How Improvado Uses Clickhouse to Get Superb Processing Speed
Everyday Improvado processes and stores billions of data rows to provide our customers with actionable insights on their marketing performance. When working with large data volumes, the first thing to take care of is to choose a fast and efficient database management system. Each solution on the market claims to have the most reliable and efficient infrastructure.
For example, SaaS data warehouses like Amazon Redshift or Snowflake are some of the most well-known solutions when it comes to storing data for further analysis. However, when diving deeper, we realized that the most popular doesn’t mean the best one. So, our engineers conducted in-depth research and decided to stick with the fastest analytical DBMS for today -- ClickHouse. In this post, we’ll explain why Improvado picked ClickHouse and how it’s better than any other database management solution for today.
What is ClickHouse?
ClickHouse is an open-source columnar database management system for real-time analytics that uses SQL to process queries. Thanks to columnar storage and compression, ClickHouse achieved one of the best processing performances across its competitors. ClickHouse’s data processing speed reaches up to 30Gb/s and increases linearly when using distributed processing.
Another ClickHouses’s advantage is its scalability. The network easily scales from single-server deployment to a large network with hundreds of nodes. ClickHouse can use all available CPU cores and disk spaces to execute a single query. This also applies not only to a single server but also to all CPUs and disks in the network. That’s one of the reasons why ClickHouse tears opponents apart when it comes to performance.
Among all other benefits, Clickhouse is also reliable and highly-secured storage.
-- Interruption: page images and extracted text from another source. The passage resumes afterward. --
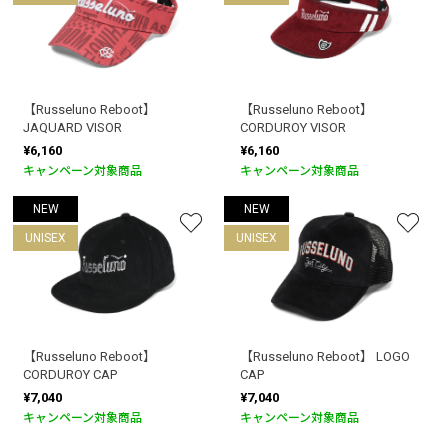
【Russeluno Reboot】
【Russeluno Reboot】
JAQUARD VISOR
CORDUROY VISOR
¥6,160
¥6,160
キャンペーン対象商品
キャンペーン対象商品
NEW
NEW
UNISEX
UNISEX
【Russeluno Reboot】
【Russeluno Reboot】 LOGO
CORDUROY CAP
CAP
¥7,040
¥7,040
キャンペーン対象商品
キャンペーン対象商品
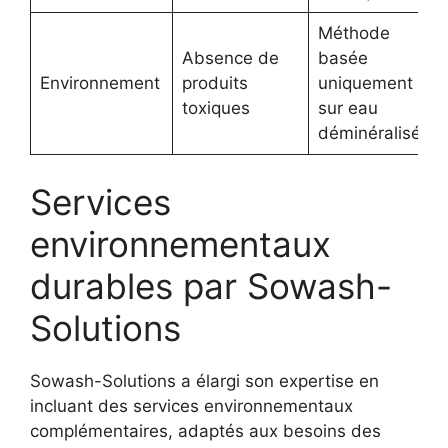
Méthode
Absence de
basée
Environnement
produits
uniquement
toxiques
sur eau
déminéralisée
Services
environnementaux
durables par Sowash-
Solutions
Sowash-Solutions a élargi son expertise en
incluant des services environnementaux
complémentaires, adaptés aux besoins des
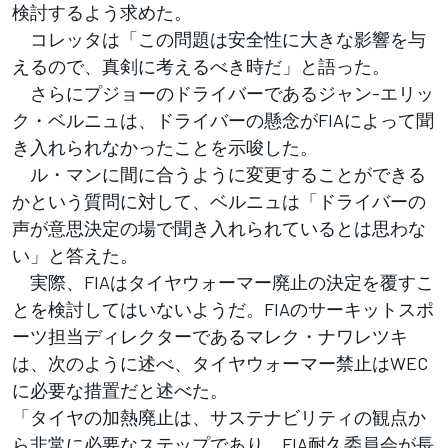
検討するよう求めた。
コレッタは「この問題は安全性に大きな影響を与
えるので、真剣に考えるべき時だ」と語った。
さらにプジョーのドライバーであるジャン-エリッ
ク・ベルニュは、ドライバーの懸念がFIAによって聞
き入れられなかったことを示唆した。
ル・マンに間に合うように変更することができる
かという質問に対して、ベルニュは「ドライバーの
声が意思決定の場で聞き入れられているとは思わな
い」と答えた。
実際、FIAはタイヤウォーマー廃止の決定を覆すこ
とを検討してはいないようだ。FIAのサーキットスポ
ーツ担当ディレクターであるマレク・ナワレツキ
は、次のように述べ、タイヤウォーマー禁止はWEC
に必要な措置だと述べた。
「タイヤの加熱廃止は、サステナビリティの観点か
ら非常に必要なステップであり、FIA耐久委員会が長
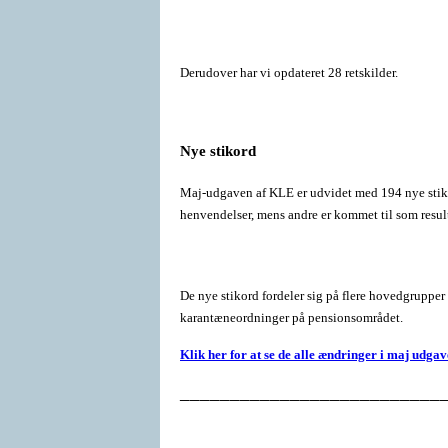
Derudover har vi opdateret 28 retskilder.
Nye stikord
Maj-udgaven af KLE er udvidet med 194 nye stikord,
henvendelser, mens andre er kommet til som result
De nye stikord fordeler sig på flere hovedgruppe
karantæneordninger på pensionsområdet.
Klik her for at se de alle ændringer i maj udga
__________________________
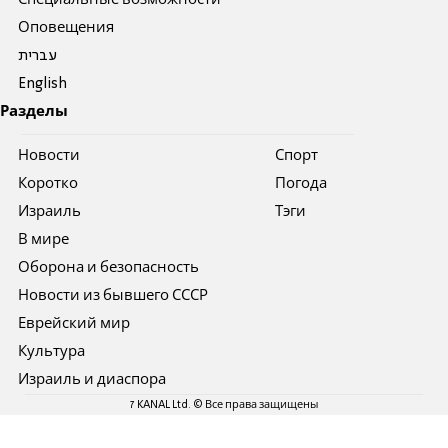
Специальные возможности
Оповещения
עברית
English
Разделы
Новости
Спорт
Коротко
Погода
Израиль
Тэги
В мире
Оборона и безопасность
Новости из бывшего СССР
Еврейский мир
Культура
Израиль и диаспора
7 KANAL Ltd. © Все права защищены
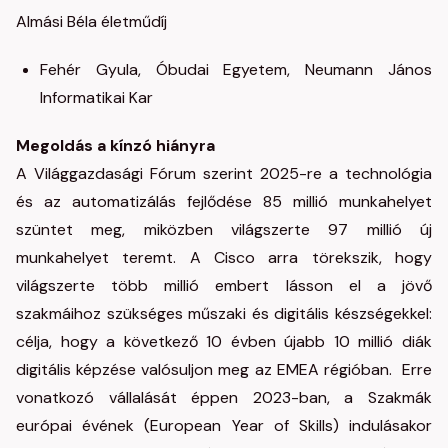
Almási Béla életműdíj
Fehér Gyula, Óbudai Egyetem, Neumann János
Informatikai Kar
Megoldás a kínzó hiányra
A Világgazdasági Fórum szerint 2025-re a technológia
és az automatizálás fejlődése 85 millió munkahelyet
szüntet meg, miközben világszerte 97 millió új
munkahelyet teremt. A Cisco arra törekszik, hogy
világszerte több millió embert lásson el a jövő
szakmáihoz szükséges műszaki és digitális készségekkel:
célja, hogy a következő 10 évben újabb 10 millió diák
digitális képzése valósuljon meg az EMEA régióban. Erre
vonatkozó vállalását éppen 2023-ban, a Szakmák
európai évének (European Year of Skills) indulásakor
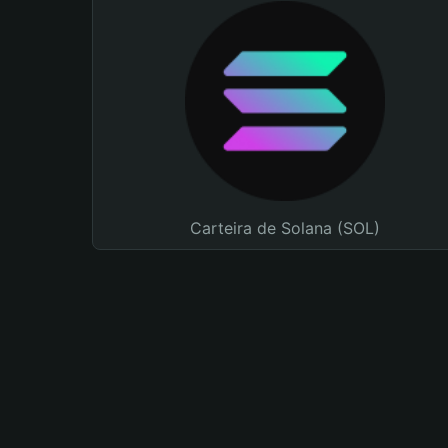
Carteira de Solana (SOL)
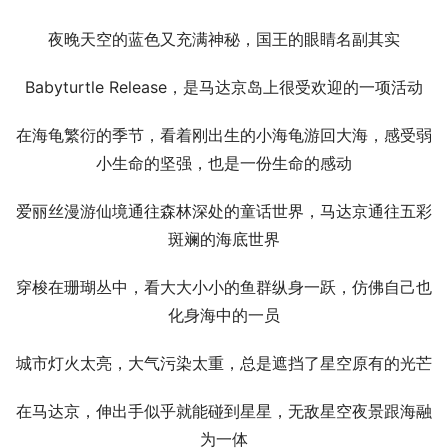
夜晚天空的蓝色又充满神秘，国王的眼睛名副其实
Babyturtle Release，是马达京岛上很受欢迎的一项活动
在海龟繁衍的季节，看着刚出生的小海龟游回大海，感受弱
小生命的坚强，也是一份生命的感动
爱丽丝漫游仙境通往森林深处的童话世界，马达京通往五彩
斑斓的海底世界
穿梭在珊瑚丛中，看大大小小的鱼群纵身一跃，仿佛自己也
化身海中的一员
城市灯火太亮，大气污染太重，总是遮挡了星空原有的光芒
在马达京，伸出手似乎就能碰到星星，无敌星空夜景跟海融
为一体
Enterprise-grade security algorithms and mechanisms protect data against corruption, malicious actions, and user mistakes. The DBMS ensures best-in-class availability. Due to the support of multi-master replication, ClickHouse effectively performs in multi-region configurations.
No wonder that such a powerful database management tool became recognized among the world’s leading tech giants. For example, Uber transferred its logging system to ClickHouse to achieve a 10x performance increase and reduce the hardware cost in half.
eBay also utilizes ClickHouse. The company uses ClickHouse for its real-time OLAP events infrastructure. The ClickHouse adoption allowed eBay to reduce DevOps department efforts, use ten times less hardware, and achieve better results in visualization and analytics with Grafana.
Spotify, Deutsche Bank, Cloudflare, and other well-known brands also use ClickHouse to accelerate their data operations.
Data Warehouse Pricing Model: What Do You Pay For?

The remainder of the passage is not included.